# EXERCISE REQUIREMENTS
All of the data below should be printed again exactly, pictures excluded.

# DATA FOR REVIEW
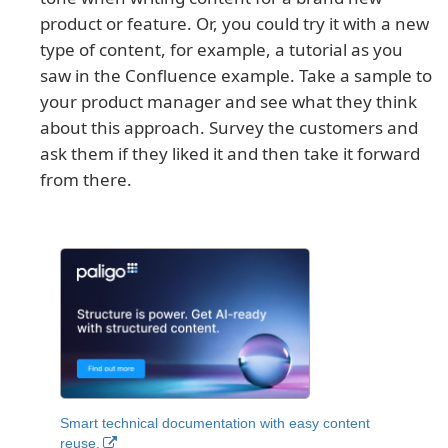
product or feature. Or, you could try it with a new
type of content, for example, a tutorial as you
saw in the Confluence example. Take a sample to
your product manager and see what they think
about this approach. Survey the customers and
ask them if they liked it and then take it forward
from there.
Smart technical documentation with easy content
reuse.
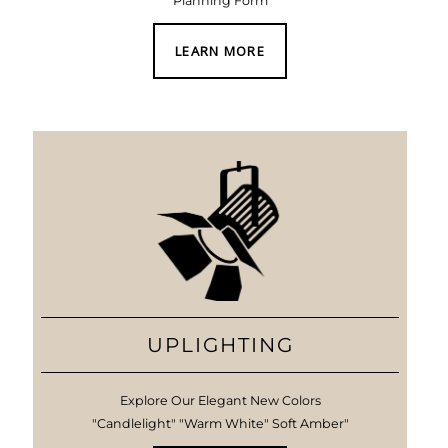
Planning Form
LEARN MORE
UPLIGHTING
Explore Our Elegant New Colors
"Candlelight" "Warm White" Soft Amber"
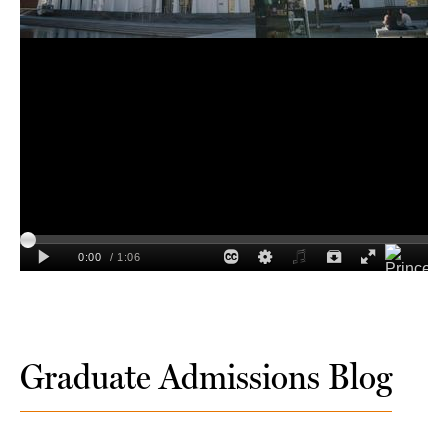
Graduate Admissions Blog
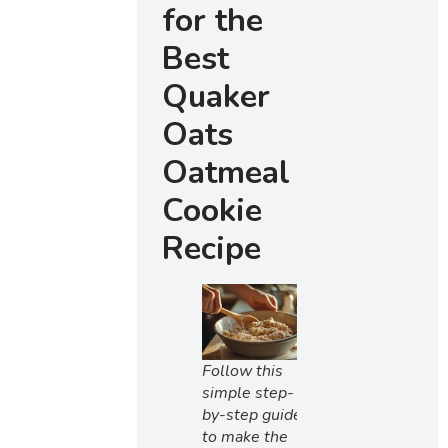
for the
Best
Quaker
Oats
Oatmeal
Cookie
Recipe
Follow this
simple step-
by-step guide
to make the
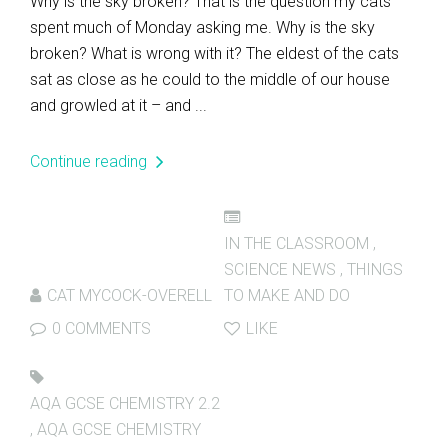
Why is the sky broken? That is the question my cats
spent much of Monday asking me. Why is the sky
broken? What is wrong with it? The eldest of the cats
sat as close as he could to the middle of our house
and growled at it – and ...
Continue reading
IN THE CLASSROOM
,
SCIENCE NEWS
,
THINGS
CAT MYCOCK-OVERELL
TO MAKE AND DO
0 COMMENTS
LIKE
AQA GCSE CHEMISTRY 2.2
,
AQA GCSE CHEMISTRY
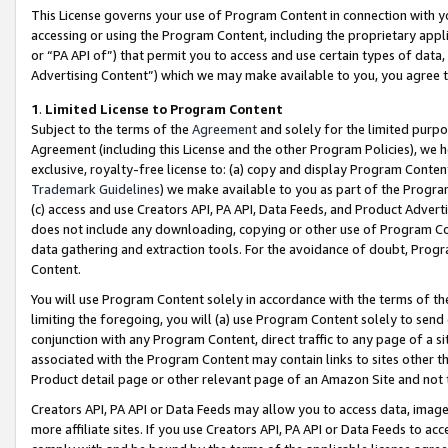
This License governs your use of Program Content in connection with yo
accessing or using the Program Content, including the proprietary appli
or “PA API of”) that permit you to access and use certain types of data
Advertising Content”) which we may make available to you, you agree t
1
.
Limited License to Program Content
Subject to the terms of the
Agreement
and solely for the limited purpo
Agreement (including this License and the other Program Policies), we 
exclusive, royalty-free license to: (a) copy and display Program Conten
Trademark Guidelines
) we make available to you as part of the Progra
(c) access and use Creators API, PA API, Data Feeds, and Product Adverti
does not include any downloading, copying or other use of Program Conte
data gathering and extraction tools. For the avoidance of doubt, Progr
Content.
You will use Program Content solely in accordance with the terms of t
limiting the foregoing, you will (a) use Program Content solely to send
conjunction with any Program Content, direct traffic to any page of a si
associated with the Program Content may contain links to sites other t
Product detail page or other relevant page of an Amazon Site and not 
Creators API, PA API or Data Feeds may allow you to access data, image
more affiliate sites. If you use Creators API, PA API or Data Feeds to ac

# OUTPUT OF THE EXERCISE
product or feature. Or, you could try it with a new
type of content, for example, a tutorial as you
saw in the Confluence example. Take a sample to
your product manager and see what they think
about this approach. Survey the customers and
ask them if they liked it and then take it forward
from there.
Smart technical documentation with easy content
reuse.
Planning Form
LEARN MORE
UPLIGHTING
Explore Our Elegant New Colors
"Candlelight" "Warm White" Soft Amber"
Graduate Admissions Blog
for the
Best
Quaker
Oats
Oatmeal
Cookie
Recipe
Follow this
simple step-
by-step guide
to make the
Why is the sky broken? That is the question my cats
spent much of Monday asking me. Why is the sky
broken? What is wrong with it? The eldest of the cats
sat as close as he could to the middle of our house
and growled at it – and ...
Continue reading
IN THE CLASSROOM
,
SCIENCE NEWS
,
THINGS
CAT MYCOCK-OVERELL
TO MAKE AND DO
0 COMMENTS
LIKE
AQA GCSE CHEMISTRY 2.2
,
AQA GCSE CHEMISTRY
This License governs your use of Program Content in connection with yo
accessing or using the Program Content, including the proprietary appli
or “PA API of”) that permit you to access and use certain types of data
Advertising Content”) which we may make available to you, you agree t
1
.
Limited License to Program Content
Subject to the terms of the
Agreement
and solely for the limited purpo
Agreement (including this License and the other Program Policies), we 
exclusive, royalty-free license to: (a) copy and display Program Conten
Trademark Guidelines
) we make available to you as part of the Progra
(c) access and use Creators API, PA API, Data Feeds, and Product Adverti
does not include any downloading, copying or other use of Program Conte
data gathering and extraction tools. For the avoidance of doubt, Progr
Content.
You will use Program Content solely in accordance with the terms of t
limiting the foregoing, you will (a) use Program Content solely to send
conjunction with any Program Content, direct traffic to any page of a si
associated with the Program Content may contain links to sites other t
Product detail page or other relevant page of an Amazon Site and not 
Creators API, PA API or Data Feeds may allow you to access data, image
more affiliate sites. If you use Creators API, PA API or Data Feeds to ac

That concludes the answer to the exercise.